Zugegeben, ich hatte zwischenzeitlich ein wenig die Nerven verloren, als die Kleine vor mir umher turnte und auch ich hatte kommen sehen, dass sie das Brötchen würde fallen lassen, als sie ungeschickt mit der Zange und der Klappe zeitgleich hantierte. Aber was mich an dieser Szenerie entsetzte, war das Verhalten der Mutter. Überall an den Regalen steht deutlich geschrieben "Berühren der Ware verpflichtet zum Kauf". Der Boden im Supermarkt ist nicht schlammverschmiert, es lagen auch keine Staubwolken oder sonstiger Schmutz herum. Wieso also das Brötchen weglegen, das ganz sicher am Ende des Tages in den Müllcontainer wanderte? Weil eine Spur von Bakterien dran sein könnte? Es lag ja nicht mal zehn Sekunden auf dem Boden! 
Als ich nach Hause kam, erzählte ich M. davon und auch er war recht verständnislos. Zunächst vergaß ich die Anekdote wieder, aber ein Bild von Romy (Vegan Witch) bei Instagram von heute brachte mich wieder auf dieses Thema. Darauf sieht man mehrere Kisten und Tüten voller Lebensmittel, die im Müll gelandet waren. Teils sahen die Sachen aus als hätten sie gerade noch im Regal gestanden.

Ich finde es unendlich traurig, dass die Menschen Nahrung nicht mehr schätzen. Alles ist selbstverständlich geworden. Wenn etwas nicht mehr schön ist, werfen wir es weg. Wenn es auf den Boden gefallen ist, werfen wir es weg. Wenn das Mindesthaltbarkeitsdatum abgelaufen ist, werfen wir die Dinge weg. Wenn wir zu viel gekauft haben, werfen wir es weg. 
Ganz besonders traurig finde ich dieses Verhalten natürlich bei tierischen Produkten. Vor zwei Wochen sahen M. und ich eine Dokumentation, in der u.a. Tim Mälzer der Herkunft von Fleisch auf den Grund geht. In einer Szene steht er an einer Fleischtheke im Supermarkt, die gut gefüllt ist, und fragt, was mit den Produkten passiert, wenn sie bis abends nicht verkauft sind. Die Antwort: "Das wird weggeworfen". Die erneute Frage, ob das denn so sein müsse, dieses Überangebot, wird beantwortet mit "Ja, das wird so erwartet". 

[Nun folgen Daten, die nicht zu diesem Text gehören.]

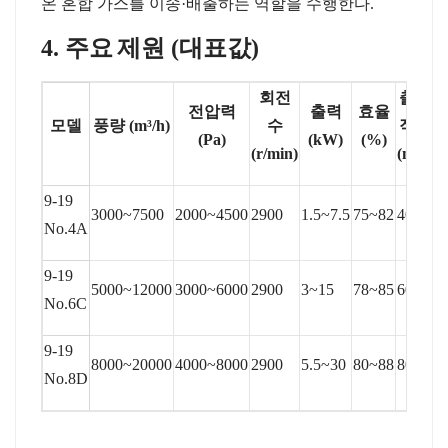
온
혼합
가스를
이송
·
배출하는
역할을
수행한다
.
4.
주요
제원
(
대표값
)
회전
출구
전압력
출력
효율
모델
풍량
(m³/h)
수
직경
(Pa)
(kW)
(%)
(r/min)
(mm)
9-19
3000~7500
2000~4500
2900
1.5~7.5
75~82
400
No.4A
9-19
5000~12000
3000~6000
2900
3~15
78~85
600
No.6C
9-19
8000~20000
4000~8000
2900
5.5~30
80~88
800
No.8D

Wieso aber nur, frage ich mich. Wieso muss ich zwischen zehn nahezu identischen Produkten wählen können? Als ich vegetarisch wurde, fand ich es sehr nett, viele Produkte von vorneherein links liegen lassen  zu können. Nun da ich vegan bin, kann ich schätzungsweise Dreiviertel der Produkte in einem normalen Supermarkt außen vor lassen. Ich finde es nahezu befreiend, an den Fleisch-/Wurst- und Milchprodukteregalen vorbei gehen zu können. Und ich finde es richtig, dass ein Produkt auch mal teurer wird, wenn es gerade nicht so viel davon gibt (So vor kurzem geschehen bei Alnatura, die den Preis von Quinoa erhöht hatten, weil es zu Lieferschwierigkeiten aufgrund einer erhöhten Nachfrage kam und damit auch zu höheren Preisen). 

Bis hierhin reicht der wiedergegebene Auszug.